Demiştim ki, “Kastamonu’da milli bir ses yükselirse yankısı tüm Türkiye’den duyulur.”

Yine demiştim ki, “Kastamonu tamam derse milli bekamız daha da doğrulur, daha da güçlenir.”

Biz dedik, sizler gereğini yaptınız.

Biz istedik, sizler desteğinizi verdiniz.

Biz elimizi uzattık, sizler samimiyetle tuttunuz.

Milliyetçi Hareket Partisi’ni mahcup etmediniz.

Milliyetçi Hareket Partisi’ni yarı yolda bırakmadınız.

Milliyetçi Hareket Partisi’ne sırtınızı dönmediniz.

Hepinize müteşekkirim, hepinizden Allah razı olsun diyorum.

Kastamonu bize güvendi, biz Kastamonu’ya inandık.

31 Mart’ta hasretimiz dindi, milli haysiyet direncini gösterdi.

Kastamonu demek tarih, kültür, milli duruş demektir.

Kastamonu demek cesaret, hamiyet, fedakarlık, vakur bir irade demektir.

31 Mart Mahalli İdareler Seçimlerinde Milliyetçi Hareket Partisi’ne destek veren, belediye başkan adaylarımızı sahiplenip emaneti teslim eden Kastamonulu kardeşlerime yürekten teşekkür ediyorum.

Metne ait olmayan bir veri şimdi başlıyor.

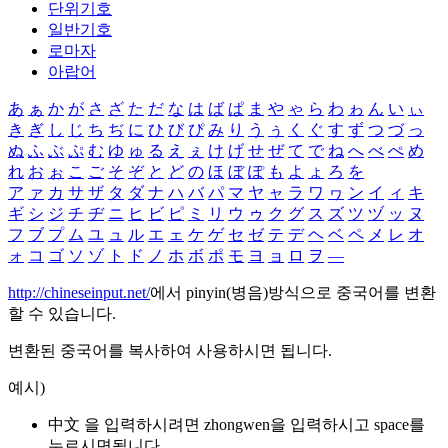
단위기호
일반기호
로마자
아랍어
あ
ぁ
か
が
さ
ざ
た
だ
な
は
ば
ぱ
ま
や
ゃ
ら
わ
ゎ
ん
い
ぃ
き
ぎ
し
じ
ち
ぢ
に
ひ
び
ぴ
み
り
う
ぅ
く
ぐ
す
ず
つ
づ
っ
ぬ
ふ
ぶ
ぷ
む
ゆ
ゅ
る
え
ぇ
け
げ
せ
ぜ
て
で
ね
へ
べ
ぺ
め
れ
お
ぉ
こ
ご
そ
ぞ
と
ど
の
ほ
ぼ
ぽ
も
よ
ょ
ろ
を
ア
ァ
カ
サ
ザ
タ
ダ
ナ
ハ
バ
パ
マ
ヤ
ャ
ラ
ワ
ヮ
ン
イ
ィ
キ
ギ
シ
ジ
チ
ヂ
ニ
ヒ
ビ
ピ
ミ
リ
ウ
ゥ
ク
グ
ス
ズ
ツ
ヅ
ッ
ヌ
フ
ブ
プ
ム
ユ
ュ
ル
エ
ェ
ケ
ゲ
セ
ゼ
テ
デ
ヘ
ベ
ペ
メ
レ
オ
ォ
コ
ゴ
ソ
ゾ
ト
ド
ノ
ホ
ボ
ポ
モ
ヨ
ョ
ロ
ヲ
―
http://chineseinput.net/
에서 pinyin(병음)방식으로 중국어를 변환
할 수 있습니다.
변환된 중국어를 복사하여 사용하시면 됩니다.
예시)
中文 을 입력하시려면
zhongwen
을 입력하시고 space를
누르시면됩니다.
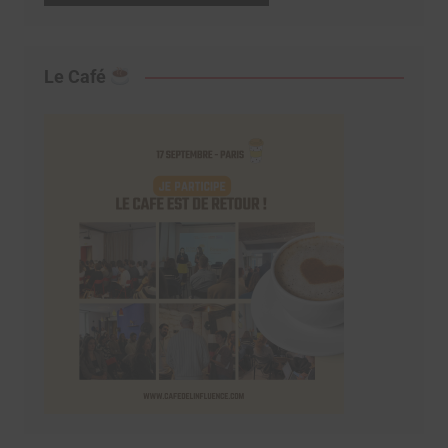
Le Café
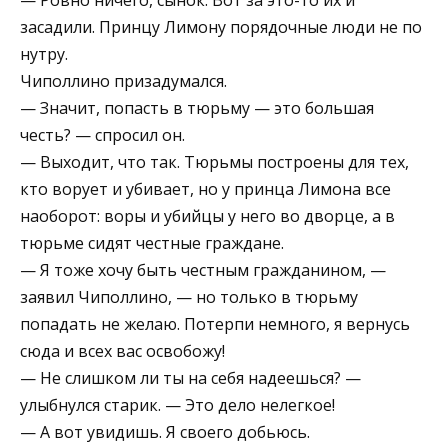
засадили. Принцу Лимону порядочные люди не по
нутру.
Чиполлино призадумался.
— Значит, попасть в тюрьму — это большая
честь? — спросил он.
— Выходит, что так. Тюрьмы построены для тех,
кто ворует и убивает, но у принца Лимона все
наоборот: воры и убийцы у него во дворце, а в
тюрьме сидят честные граждане.
— Я тоже хочу быть честным гражданином, —
заявил Чиполлино, — но только в тюрьму
попадать не желаю. Потерпи немного, я вернусь
сюда и всех вас освобожу!
— Не слишком ли ты на себя надеешься? —
улыбнулся старик. — Это дело нелегкое!
— А вот увидишь. Я своего добьюсь.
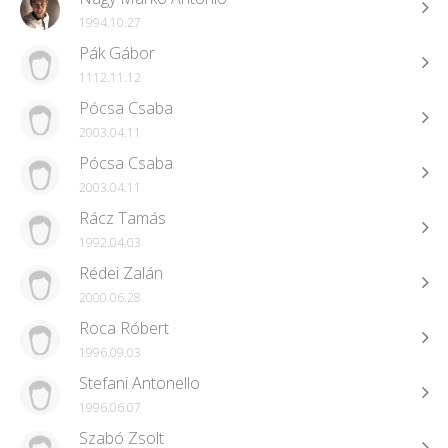
1994.10.27
Pák Gábor
1112.11.12
Pócsa Csaba
2003.04.11
Pócsa Csaba
2003.04.11
Rácz Tamás
1992.04.03
Rédei Zalán
2000.06.28
Roca Róbert
1996.09.03
Stefani Antonello
1996.06.07
Szabó Zsolt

Kastamonu Belediye Başkanımız Sayın Rahmi Galip Vidinlioğlu’nu,

Ağlı Belediye Başkanımız Sayın Şahin Çolak’ı,

Çatalzeytin Belediye Başkanımız Sayın Ahmet Demir’i,

İhsangazi Belediye Başkanımız Sayın Hayati Sağlık’ı

Seydiler Belediye Başkanımız Sayın Mehmet Erdoğan’ı

Taşköprü Belediye Başkanımız Sayın Abdullah Çatal’ı,

Tosya Belediye Başkanımız Sayın Volkan Kavaklıgil’i gönülden tebrik ediyorum.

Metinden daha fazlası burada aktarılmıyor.